The two countries' relationship started over five decades ago when Kenya was exporting tea to be processed in China, and then bringing in textiles and light machinery from China. Currently, the trade between the two countries stands at over $2 billion, with civil engineering machinery as the main import.
Kenya's transport sector is receiving a makeover using Chinese funds and construction firms. "This is considered low-hanging fruit," says Kwame Owino, executive director of the Institute of Economic Affairs in Nairobi. "They were ready for the picking, and it is an area that China had advanced technology," he says.
Progress in this sector has made the economy resilient to global recession, experts say.
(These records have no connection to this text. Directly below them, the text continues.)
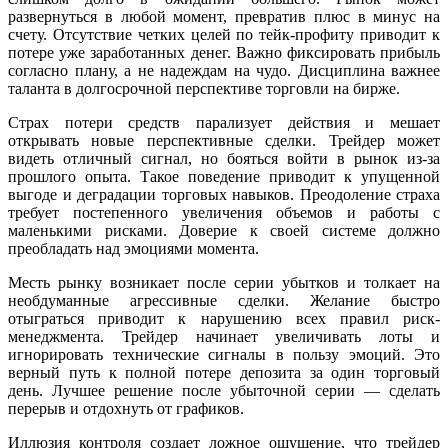
развернуться в любой момент, превратив плюс в минус на
счету. Отсутствие четких целей по тейк-профиту приводит к
потере уже заработанных денег. Важно фиксировать прибыль
согласно плану, а не надеждам на чудо. Дисциплина важнее
таланта в долгосрочной перспективе торговли на бирже.
Страх потери средств парализует действия и мешает
открывать новые перспективные сделки. Трейдер может
видеть отличный сигнал, но бояться войти в рынок из-за
прошлого опыта. Такое поведение приводит к упущенной
выгоде и деградации торговых навыков. Преодоление страха
требует постепенного увеличения объемов и работы с
маленькими рисками. Доверие к своей системе должно
преобладать над эмоциями момента.
Месть рынку возникает после серии убытков и толкает на
необдуманные агрессивные сделки. Желание быстро
отыграться приводит к нарушению всех правил риск-
менеджмента. Трейдер начинает увеличивать лоты и
игнорировать технические сигналы в пользу эмоций. Это
верный путь к полной потере депозита за один торговый
день. Лучшее решение после убыточной серии — сделать
перерыв и отдохнуть от графиков.
Иллюзия контроля создает ложное ощущение, что трейдер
Lemma Senbet, executive director of the African Economic Research Consortium, a think tank based in Nairobi, says the new road network has improved farmers' access to markets. "I believe that the 5 percent economic growth recorded by Kenya is directly attributed to China's investment in the country."
Initially, the funds targeted telecommunications infrastructure in rural Kenya, a fact that improved connectivity and the country's investment climate. Chinese money then found inroads into the transport and energy sector.
The multiplier effect of modern networks has made a difference in economic growth. According to the economic survey report released by the Kenya National Bureau of Statistics in 2015, agriculture, construction, and wholesale and retail trade were among the major drivers of the economy in 2014.
"The building and construction sector registered an accelerated growth of 13.1 percent in 2014 compared with revised growth of 5.8 percent in 2013. This was mainly attributed to an increase in funds allocated for construction of roads and railways coupled with rehabilitation of the existing road network," the report says.